In Atiyah K theory there is a result : If $X$ is $G$-free $G$-vector bundles over $X$ corresponds bijectively to vector bundles over $X/G$ by $E \to E/G$.
I need some clarity in the proof :
Let $p: E \to X$ be a $G$-bundle. Then $E$ is also $G$-free. We need to prove that the orbit space $E/G$ forms a vector space over $X/G$. The mapping $p': E/G \to X/G$ is $Ge \mapsto Gp(e)$. This map is continuous.
The fiber of $E/G$ is $(E/G)_{Gx}= \{ Ge \in E/G : Gp(e)=Gx \}$. If we are able to prove that this set is "same" as (I think I can't use the term 'isomorphic') $E_{x}/G$ then there will be a vector space structure on the fiber $(E/G)_{Gx}$ induced from $E_{x}/G$. Are we supposed to use the fact that $E$ is free $G$ space ? then how ?
Author says that $p': E/G \to X/G$ is locally isomorphic to $p :E \to X$. Not sure about the following proof :
Let $U$ be an open subset of $X$. Then $\pi(U)$ is an open subset of $X/G$ as $\pi : X \to X/G $, the natural map is the quotient map.
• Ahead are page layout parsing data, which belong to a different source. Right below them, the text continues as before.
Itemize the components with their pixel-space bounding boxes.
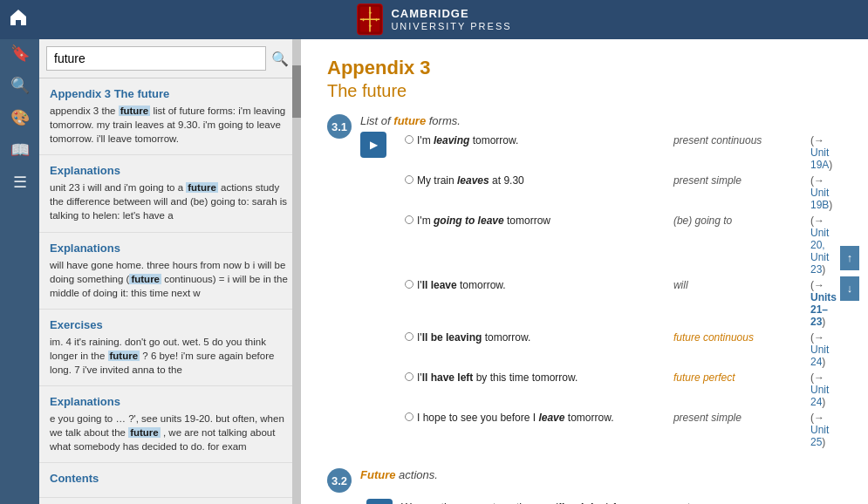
table-cell-example: My train leaves at 9.30 [401,174,668,212]
result-title: Explanations [50,164,290,177]
table-cell-ref: (→ Unit 20, Unit 23) [807,214,840,276]
nav-up-button[interactable]: ↑ [840,246,859,270]
result-title: Contents [50,472,290,485]
table-row: My train leaves at 9.30 present simple (… [401,174,840,212]
section-row: 3.1 List of future forms. I'm leaving to… [327,114,842,451]
svg-text:✦: ✦ [374,16,379,22]
table-cell-grammar: future continuous [670,330,805,369]
palette-icon[interactable]: 🎨 [10,108,30,127]
search-bar: 🔍 [39,39,301,78]
section-3-2: 3.2 Future actions. We use the present c… [327,468,842,504]
table-cell-grammar: present simple [670,411,805,449]
cambridge-line2: UNIVERSITY PRESS [391,21,511,31]
cambridge-line1: CAMBRIDGE [391,8,511,20]
table-cell-ref: (→ Unit 25) [807,411,840,449]
cambridge-logo: ✦ ✦ ✦ ✦ CAMBRIDGE UNIVERSITY PRESS [356,3,511,37]
table-cell-example: I'll have left by this time to­morrow. [401,371,668,409]
table-cell-example: I'll be leaving to­morrow. [401,330,668,369]
search-icon[interactable]: 🔍 [10,76,30,95]
bookmark-icon[interactable]: 🔖 [10,44,30,63]
table-row: I'm leaving to­morrow. present con­tinuo… [401,133,840,172]
table-cell-ref: (→ Unit 24) [807,330,840,369]
list-item[interactable]: Explanations will have gone home. three … [39,233,301,310]
cambridge-text: CAMBRIDGE UNIVERSITY PRESS [391,8,511,31]
section-number: 3.2 [327,468,352,493]
result-snippet: will have gone home. three hours from no… [50,258,290,300]
section-body: I'm leaving to­morrow. present con­tinuo… [360,132,842,451]
result-title: Explanations [50,242,290,255]
list-item[interactable]: Explanations unit 23 i will and i'm goin… [39,155,301,232]
result-title: Exercises [50,318,290,331]
result-snippet: unit 23 i will and i'm going to a future… [50,180,290,222]
table-cell-example: I'm leaving to­morrow. [401,133,668,172]
svg-text:✦: ✦ [362,16,366,22]
list-item[interactable]: Explanations e you going to … ?', see un… [39,386,301,463]
table-cell-ref: (→ Unit 19A) [807,133,840,172]
menu-icon[interactable]: ☰ [13,173,27,192]
section-body-3-2: We use the present continuous (I'm doing… [366,499,842,504]
table-cell-grammar: will [670,278,805,329]
section-label: List of future forms. [360,114,842,127]
result-snippet: appendix 3 the future list of future for… [50,104,290,146]
header-left [9,8,28,31]
main-layout: 🔖 🔍 🎨 📖 ☰ 🔍 Appendix 3 The future append… [0,39,868,504]
table-cell-grammar: future perfect [670,371,805,409]
table-cell-example: I hope to see you before I leave to­morr… [401,411,668,449]
nav-down-button[interactable]: ↓ [840,276,859,301]
search-button[interactable]: 🔍 [266,49,294,69]
appendix-title: The future [327,81,842,101]
book-icon[interactable]: 📖 [10,140,30,160]
table-cell-example: I'm going to leave to­morrow [401,214,668,276]
table-row: I'm going to leave to­morrow (be) going … [401,214,840,276]
svg-text:✦: ✦ [368,10,372,16]
table-row: I'll have left by this time to­morrow. f… [401,371,840,409]
app-header: ✦ ✦ ✦ ✦ CAMBRIDGE UNIVERSITY PRESS [0,0,868,39]
appendix-number: Appendix 3 [327,57,842,79]
section-text: We use the present continuous (I'm doing… [401,499,842,504]
result-title: Appendix 3 The future [50,87,290,100]
section-label: Future actions. [360,468,842,481]
section-content: List of future forms. I'm leaving to­mor… [360,114,842,451]
search-panel: 🔍 Appendix 3 The future appendix 3 the f… [39,39,301,504]
search-scrollbar[interactable] [292,39,301,504]
result-snippet: im. 4 it's raining. don't go out. wet. 5… [50,335,290,377]
table-cell-ref: (→ Units 21–23) [807,278,840,329]
list-item[interactable]: Exercises im. 4 it's raining. don't go o… [39,310,301,386]
content-area: Appendix 3 The future 3.1 List of future… [301,39,868,504]
list-item[interactable]: Contents [39,463,301,498]
search-input[interactable] [46,46,266,71]
section-3-1: 3.1 List of future forms. I'm leaving to… [327,114,842,451]
sidebar-icons: 🔖 🔍 🎨 📖 ☰ [0,39,39,504]
svg-text:✦: ✦ [368,22,372,28]
result-snippet: e you going to … ?', see units 19-20. bu… [50,412,290,453]
table-cell-grammar: (be) going to [670,214,805,276]
shield-icon: ✦ ✦ ✦ ✦ [356,3,384,37]
table-row: I hope to see you before I leave to­morr… [401,411,840,449]
result-title: Explanations [50,395,290,408]
table-cell-grammar: present simple [670,174,805,212]
table-cell-grammar: present con­tinuous [670,133,805,172]
section-row: 3.2 Future actions. [327,468,842,493]
table-row: I'll leave to­morrow. will (→ Units 21–2… [401,278,840,329]
table-cell-ref: (→ Unit 24) [807,371,840,409]
list-item[interactable]: Appendix 3 The future appendix 3 the fut… [39,78,301,155]
forms-table: I'm leaving to­morrow. present con­tinuo… [400,132,842,451]
play-button-3-1[interactable] [360,132,386,158]
scrollbar-thumb[interactable] [292,65,301,118]
table-cell-example: I'll leave to­morrow. [401,278,668,329]
search-results: Appendix 3 The future appendix 3 the fut… [39,78,301,504]
section-content: Future actions. [360,468,842,486]
table-row: I'll be leaving to­morrow. future contin… [401,330,840,369]
section-number: 3.1 [327,114,352,139]
home-button[interactable] [9,8,28,31]
play-button-3-2[interactable] [366,499,393,504]
table-cell-ref: (→ Unit 19B) [807,174,840,212]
Suppose $p^{-1}(U) $ is isomorphic to $U \times V$, then $ p'^{-1}(\pi(U)) $ is isomorphic to $\pi(U) \times V$. That is how local triviality of $E$ gives the local triviality of $E/G$. Can any one suggest better methods ?
The converse part is clear to me.
For your first question, the fiber $(E/G)_{Gx}$ is in bijection with $E_x$ (under the quotient map) and inherits the vector space structure from $E_x$. This choice is not unique, but if we choose to instead give $(E/G)_{Gx}$ the vector space structure from $gx$, then the identity on $(E/G)_{Gx}$ descends from the vector space isomorphism $g:E_x\rightarrow E_{gx}$ (which comes from the definition of a $G$-bundle over $X$), and therefore identifies the two vector space structures on $(E/G)_{Gx}$. This gets rid of any ambiguity in the definition of the vector space structure on $(E/G)_{Gx}$.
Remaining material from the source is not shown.